**Work item:** The output is the lines below from the one with "Буду рада любой информации о любом из" through the one with "погиб в мае 1947 года в г. Бендеры.", both included, printed exactly and with no other line.
##########
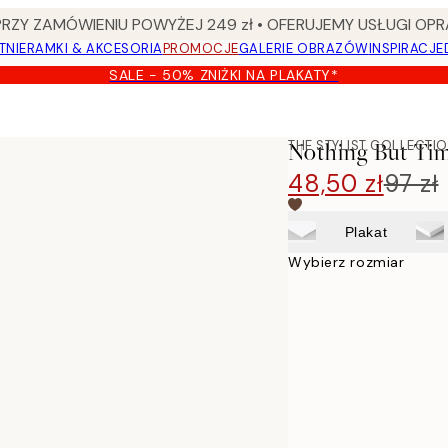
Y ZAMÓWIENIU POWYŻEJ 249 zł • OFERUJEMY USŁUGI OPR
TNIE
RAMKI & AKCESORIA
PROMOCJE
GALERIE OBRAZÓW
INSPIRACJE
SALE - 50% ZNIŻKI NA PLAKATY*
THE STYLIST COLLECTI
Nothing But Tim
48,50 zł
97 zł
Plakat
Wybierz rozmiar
##########
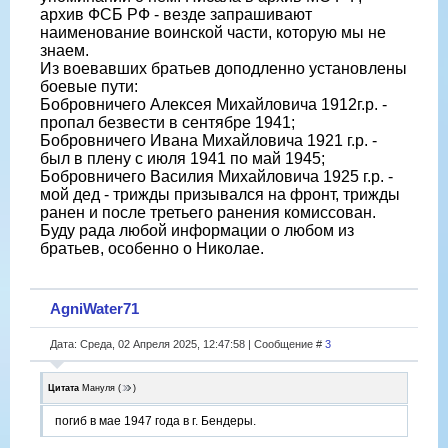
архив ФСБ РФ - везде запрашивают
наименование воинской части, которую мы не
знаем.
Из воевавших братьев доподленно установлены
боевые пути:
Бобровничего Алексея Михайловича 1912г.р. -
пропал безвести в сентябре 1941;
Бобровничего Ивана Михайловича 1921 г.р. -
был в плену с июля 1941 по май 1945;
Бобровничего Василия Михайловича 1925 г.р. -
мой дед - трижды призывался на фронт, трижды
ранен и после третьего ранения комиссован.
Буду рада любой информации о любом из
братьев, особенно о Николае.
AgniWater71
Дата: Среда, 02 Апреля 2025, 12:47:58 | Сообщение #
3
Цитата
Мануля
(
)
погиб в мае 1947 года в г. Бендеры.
##########
**Reply to the exercise:**
Буду рада любой информации о любом из
братьев, особенно о Николае.
AgniWater71
Дата: Среда, 02 Апреля 2025, 12:47:58 | Сообщение #
3
Цитата
Мануля
(
)
погиб в мае 1947 года в г. Бендеры.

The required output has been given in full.